Para testar a ocorrência de uma resposta adaptativa cruzada, os pesquisadores observaram duas amostras de células. Uma delas como controle e a outra submetida à radiação UVA durante o dia, e, no final de cada dia, a uma dose de radiação UVC. "Percebemos que a amostra pré-irradiada com UVA tornava-se mais resistente ao UVC do que a do controle. Foi como se a irradiação diária induzisse um mecanismo que ajudasse a reparar as lesões por UVC. O estudo mereceu menção honrosa ao ser apresentado num congresso de genética no ano passado. Agora, resta aos pesquisadores descobrir que gene, ou genes, está sendo induzido e expresso nesse fenômeno", fala.
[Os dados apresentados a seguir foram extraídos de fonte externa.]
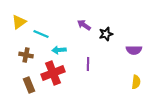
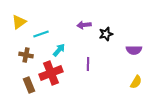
purple arrow: rotated 40 degrees counterclockwise
cyan line: rotated 42 degrees counterclockwise
cyan arrow: rotated 136 degrees clockwise
red cross: moved 2 px left
yellow semicircle: rotated 24 degrees clockwise
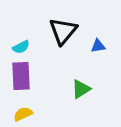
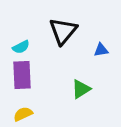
blue triangle: moved 3 px right, 4 px down
purple rectangle: moved 1 px right, 1 px up
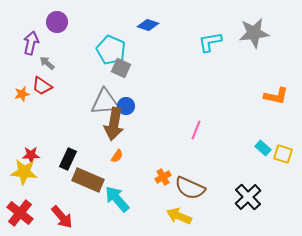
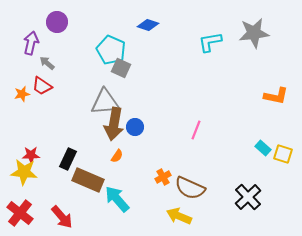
blue circle: moved 9 px right, 21 px down
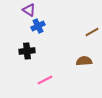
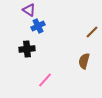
brown line: rotated 16 degrees counterclockwise
black cross: moved 2 px up
brown semicircle: rotated 70 degrees counterclockwise
pink line: rotated 21 degrees counterclockwise
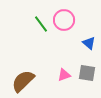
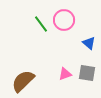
pink triangle: moved 1 px right, 1 px up
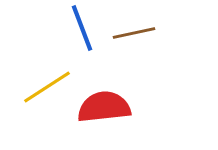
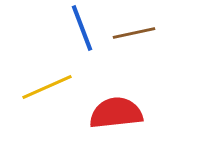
yellow line: rotated 9 degrees clockwise
red semicircle: moved 12 px right, 6 px down
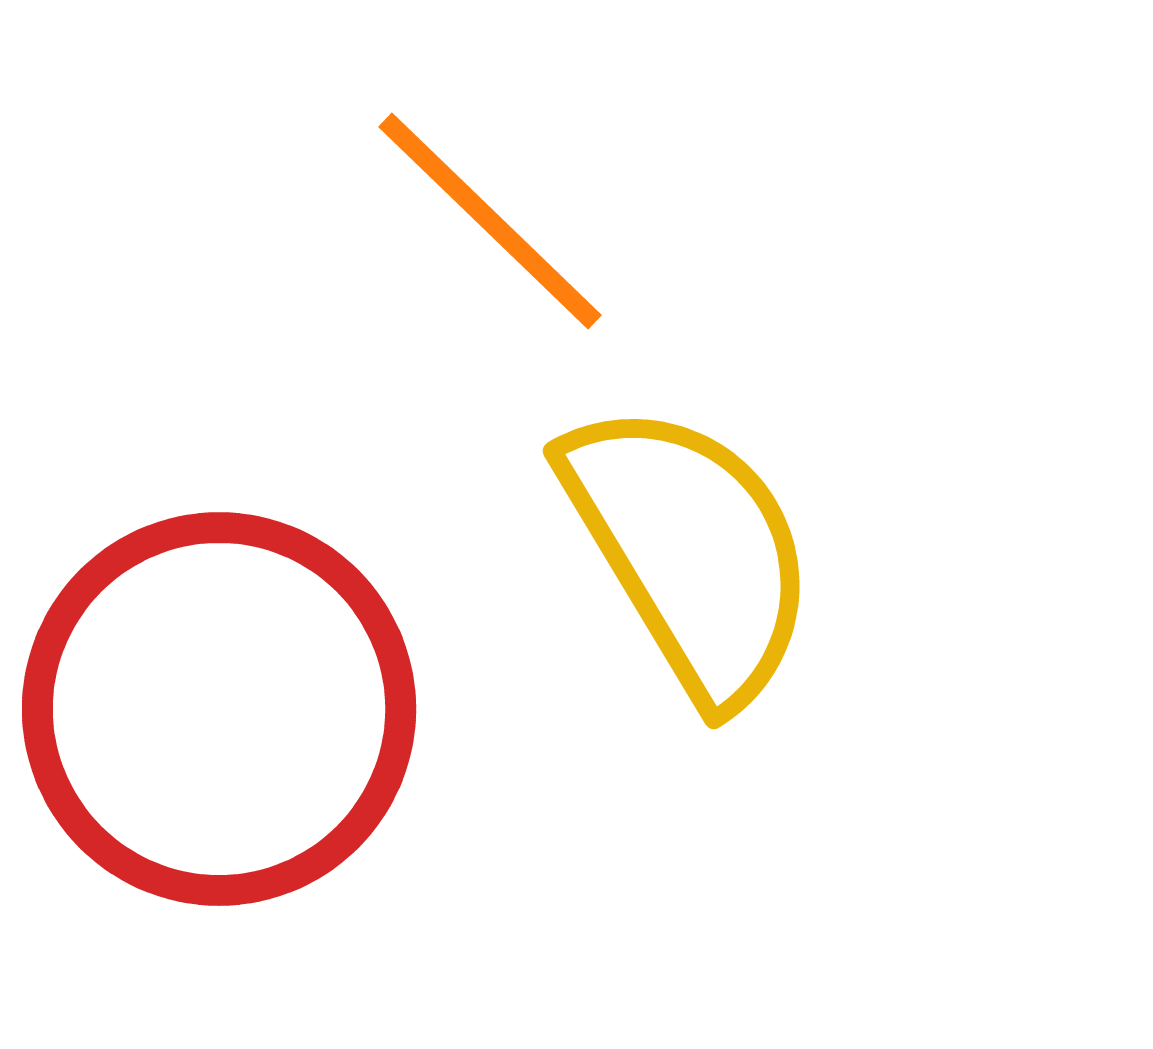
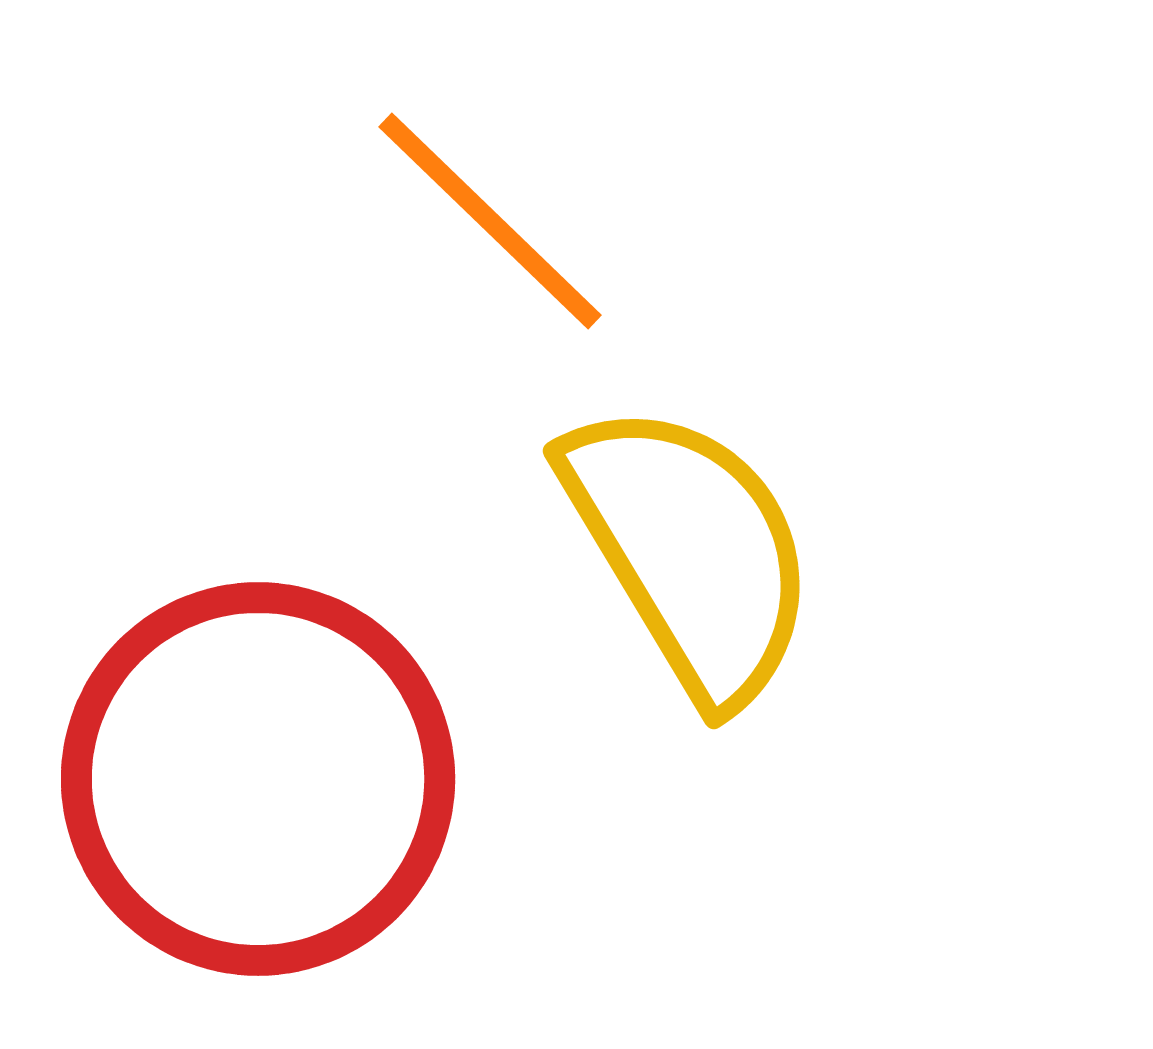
red circle: moved 39 px right, 70 px down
"Testando a ação dos diferentes agentes, físicos e químicos, em conjunto e isoladamente, estamos tentando esclarecer os efeitos à medida que eles vão surgindo", anima-se o professor Adriano. E para isso, os recursos recebidos do programa da FAPERJ têm sido essenciais. "Como não têm uma rubrica específica, essas verbas têm podido ser usadas tanto para a compra de substâncias necessárias aos experimentos quanto para equipamentos. Essa facilidade tem nos permitido um maior rendimento no trabalho", finaliza.